This week, our panel of experts discusses corporate attitudes to innovation. They believe our success stories need to be recognised and given more support, and that the UK would benefit from thinking globally and improving collaboration between companies. The panel offers five recommendations for improving the business of our innovation nation.

Further reading

Support success in business

Compared with some of its overseas competitors, the UK often has a poor attitude towards success. But exploiting innovation means that people or companies that succeed should be recognised, says the panel.
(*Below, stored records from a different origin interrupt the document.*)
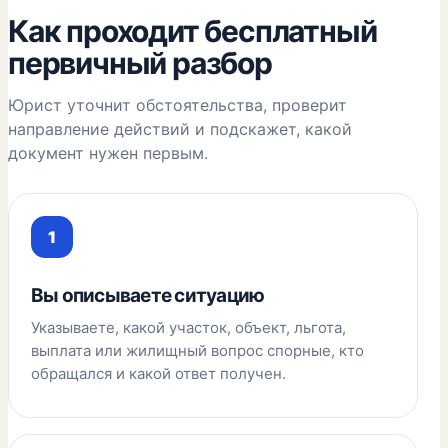
Как проходит бесплатный
первичный разбор
Юрист уточнит обстоятельства, проверит
направление действий и подскажет, какой
документ нужен первым.
Вы описываете ситуацию
Указываете, какой участок, объект, льгота,
выплата или жилищный вопрос спорные, кто
обращался и какой ответ получен.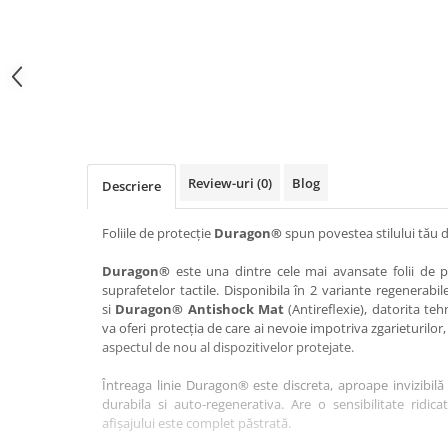
Haier
Huawei
Lexus
Skmei
Honor
HUION
Maserati
Suunto
HP
Icemobile
Mazda
The iHealth
HTC
Infinix
Mercedes-Benz
vivo
Huawei
itel
MG
Xiaomi
Icemobile
Lenovo
Mini Cooper
Review-uri
(0)
Blog
Descriere
Infinix
LG
Mitsubishi
Intex
Microsoft
Nissan
Foliile de protecție
Duragon®
spun povestea stilului tău d
iQOO
Motorola
Opel
Duragon®
este una dintre cele mai avansate folii de pr
suprafetelor tactile. Disponibila în 2 variante regenerabil
Itel
Nokia
Peugeot
si
Duragon® Antishock Mat
(Antireflexie), datorita teh
Jolla
OnePlus
Porsche
va oferi protecția de care ai nevoie impotriva zgarieturilor,
aspectul de nou al dispozitivelor protejate.
Kyocera
Oppo
Renault
Întreaga linie Duragon® este discreta, aproape invizibilă 
Lava
Oukitel
Seat
durabila si auto-regenerativa. Are o sensibilitate ridica
Leeco
Plum
Skoda
afișajului este complet păstrată.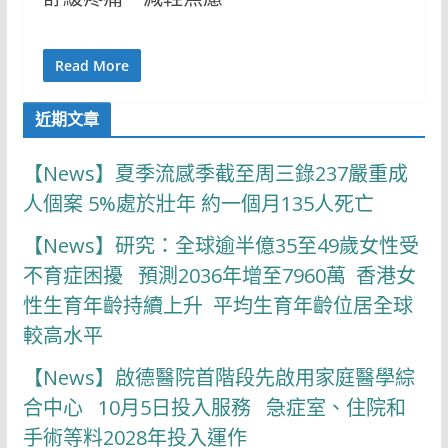
Read More
近期文章
【News】夏季流感季截至周三錄237嚴重成
人個案 5%處於壯年 約一個月135人死亡
【News】研究：全球逾半億35至49歲女性受
不育症困擾 預測2036年增至7960萬 香港女
性生育年齡持續上升 平均生育年齡位居全球
較高水平
【News】啟德醫院首階段先啟用家庭醫學綜
合中心 10月5日投入服務 急症室、住院和
手術等料2028年投入運作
'It is important to understand the rewards of success; developing a culture where we respect business leaders and entrepreneurs who have been very successful,' says Peter Rowell, executive chairman of investment bank Regent Associates.

'We must move away from a situation where as soon as someone becomes successful we start to try and crucify them.'

Steve Smith, chief executive of regional development organisation Merseyside ICT, says talented individuals should be fast-tracked to the top.

'Instead of pushing the high-potential people - the risk-takers - as far as we can push them, we tend to try to get everybody to catch up,' he says.

'That's one of the problems. We're trying to get everybody along at the same rate rather than really pushing the fast guys as far ahead as they'll go.'

Philip Graf, chairman of the Broadband Stakeholder Group and former chief executive of Trinity Mirror, says the UK's communications sector is an example of an industry that has succeeded through innovation.

'In the BBC you see innovation driven by a culture and by an allocation of resource, and by leadership. It is developing through real leadership in this whole area, providing really innovative content and technology linked together,' he says.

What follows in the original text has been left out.